▶ [Work request] Among the entries that follow, how many lines contain the string "trình"? Write the number alone.

○ ○ ○ ○ ○ ○ ○

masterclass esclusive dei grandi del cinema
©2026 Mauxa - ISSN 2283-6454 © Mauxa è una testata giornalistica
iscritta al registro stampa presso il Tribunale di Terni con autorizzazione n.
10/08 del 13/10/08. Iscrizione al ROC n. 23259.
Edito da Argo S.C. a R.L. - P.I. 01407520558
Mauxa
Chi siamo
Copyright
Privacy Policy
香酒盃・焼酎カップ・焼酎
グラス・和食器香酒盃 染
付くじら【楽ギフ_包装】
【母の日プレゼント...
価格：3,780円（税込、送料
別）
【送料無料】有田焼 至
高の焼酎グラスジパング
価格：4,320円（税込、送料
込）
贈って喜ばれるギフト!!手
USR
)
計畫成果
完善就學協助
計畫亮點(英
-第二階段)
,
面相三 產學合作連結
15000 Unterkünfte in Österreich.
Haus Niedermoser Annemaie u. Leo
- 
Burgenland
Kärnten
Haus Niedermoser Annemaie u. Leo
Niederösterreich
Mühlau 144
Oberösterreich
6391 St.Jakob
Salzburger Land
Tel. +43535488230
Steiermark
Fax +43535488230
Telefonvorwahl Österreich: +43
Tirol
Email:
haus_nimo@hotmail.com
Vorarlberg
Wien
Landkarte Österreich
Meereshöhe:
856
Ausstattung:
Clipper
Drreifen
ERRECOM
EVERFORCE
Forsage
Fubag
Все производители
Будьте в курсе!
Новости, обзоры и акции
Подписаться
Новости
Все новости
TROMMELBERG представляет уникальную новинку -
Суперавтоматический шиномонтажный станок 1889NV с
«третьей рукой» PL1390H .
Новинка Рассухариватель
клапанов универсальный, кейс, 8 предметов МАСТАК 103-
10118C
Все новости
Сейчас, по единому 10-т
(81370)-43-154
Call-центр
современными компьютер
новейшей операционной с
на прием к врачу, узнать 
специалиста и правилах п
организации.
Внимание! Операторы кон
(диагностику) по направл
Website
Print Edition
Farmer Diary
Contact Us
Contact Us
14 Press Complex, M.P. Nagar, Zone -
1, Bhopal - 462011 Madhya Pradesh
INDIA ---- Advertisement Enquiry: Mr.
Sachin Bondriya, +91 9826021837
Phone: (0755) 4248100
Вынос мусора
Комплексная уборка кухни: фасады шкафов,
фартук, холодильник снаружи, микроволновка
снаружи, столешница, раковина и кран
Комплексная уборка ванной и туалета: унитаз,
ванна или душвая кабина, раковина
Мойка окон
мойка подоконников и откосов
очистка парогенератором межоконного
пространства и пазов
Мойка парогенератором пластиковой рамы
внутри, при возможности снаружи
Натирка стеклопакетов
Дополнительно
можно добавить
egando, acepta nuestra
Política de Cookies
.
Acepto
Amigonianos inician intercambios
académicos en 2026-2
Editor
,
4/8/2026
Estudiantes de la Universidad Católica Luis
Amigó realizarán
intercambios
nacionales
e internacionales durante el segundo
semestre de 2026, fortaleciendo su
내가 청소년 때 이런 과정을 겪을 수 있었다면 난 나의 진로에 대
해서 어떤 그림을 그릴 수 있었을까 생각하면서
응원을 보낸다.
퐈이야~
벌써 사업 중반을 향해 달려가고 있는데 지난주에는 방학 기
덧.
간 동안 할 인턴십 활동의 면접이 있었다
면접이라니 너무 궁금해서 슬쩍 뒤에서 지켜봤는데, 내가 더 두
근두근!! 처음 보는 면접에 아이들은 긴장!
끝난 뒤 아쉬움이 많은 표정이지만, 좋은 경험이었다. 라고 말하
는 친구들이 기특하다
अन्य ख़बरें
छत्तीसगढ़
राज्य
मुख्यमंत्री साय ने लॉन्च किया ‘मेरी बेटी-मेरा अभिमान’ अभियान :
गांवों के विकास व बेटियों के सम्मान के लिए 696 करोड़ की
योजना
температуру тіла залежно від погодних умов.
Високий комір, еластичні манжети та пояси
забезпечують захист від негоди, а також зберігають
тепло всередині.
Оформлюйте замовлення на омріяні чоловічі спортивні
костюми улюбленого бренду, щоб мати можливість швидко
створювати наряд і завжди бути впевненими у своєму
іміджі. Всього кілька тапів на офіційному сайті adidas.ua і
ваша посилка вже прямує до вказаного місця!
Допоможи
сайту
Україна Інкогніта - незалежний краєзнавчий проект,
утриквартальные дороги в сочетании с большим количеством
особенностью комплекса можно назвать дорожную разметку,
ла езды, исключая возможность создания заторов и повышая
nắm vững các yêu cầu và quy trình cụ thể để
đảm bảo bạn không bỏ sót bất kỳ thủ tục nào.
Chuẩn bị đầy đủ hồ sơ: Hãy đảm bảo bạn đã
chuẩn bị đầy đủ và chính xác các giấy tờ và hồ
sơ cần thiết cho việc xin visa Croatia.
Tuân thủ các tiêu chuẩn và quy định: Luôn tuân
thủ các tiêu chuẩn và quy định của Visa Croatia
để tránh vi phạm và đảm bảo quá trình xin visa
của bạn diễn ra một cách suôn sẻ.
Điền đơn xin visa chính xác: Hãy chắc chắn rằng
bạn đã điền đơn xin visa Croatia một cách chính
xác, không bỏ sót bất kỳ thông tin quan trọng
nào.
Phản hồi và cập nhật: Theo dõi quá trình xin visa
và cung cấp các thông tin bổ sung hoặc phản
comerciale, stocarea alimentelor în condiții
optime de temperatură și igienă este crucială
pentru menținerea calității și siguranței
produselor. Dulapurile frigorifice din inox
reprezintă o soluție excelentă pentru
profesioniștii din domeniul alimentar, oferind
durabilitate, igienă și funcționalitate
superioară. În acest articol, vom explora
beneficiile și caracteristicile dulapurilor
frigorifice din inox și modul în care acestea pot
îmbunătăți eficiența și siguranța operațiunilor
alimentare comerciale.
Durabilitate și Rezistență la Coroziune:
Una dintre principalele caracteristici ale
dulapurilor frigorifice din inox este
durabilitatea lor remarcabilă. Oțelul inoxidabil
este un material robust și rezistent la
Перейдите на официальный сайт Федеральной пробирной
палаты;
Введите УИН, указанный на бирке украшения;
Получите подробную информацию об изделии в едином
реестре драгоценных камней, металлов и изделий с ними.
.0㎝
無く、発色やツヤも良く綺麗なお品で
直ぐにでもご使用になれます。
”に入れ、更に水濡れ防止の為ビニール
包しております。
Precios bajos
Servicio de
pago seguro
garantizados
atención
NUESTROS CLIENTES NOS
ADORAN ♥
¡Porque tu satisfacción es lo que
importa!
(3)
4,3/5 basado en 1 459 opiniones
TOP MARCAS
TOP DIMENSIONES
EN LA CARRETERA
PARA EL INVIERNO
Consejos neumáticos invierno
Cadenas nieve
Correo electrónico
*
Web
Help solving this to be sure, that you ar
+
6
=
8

○ ○ ○ ○ ○ ○ ○

▶ [The completed task] 3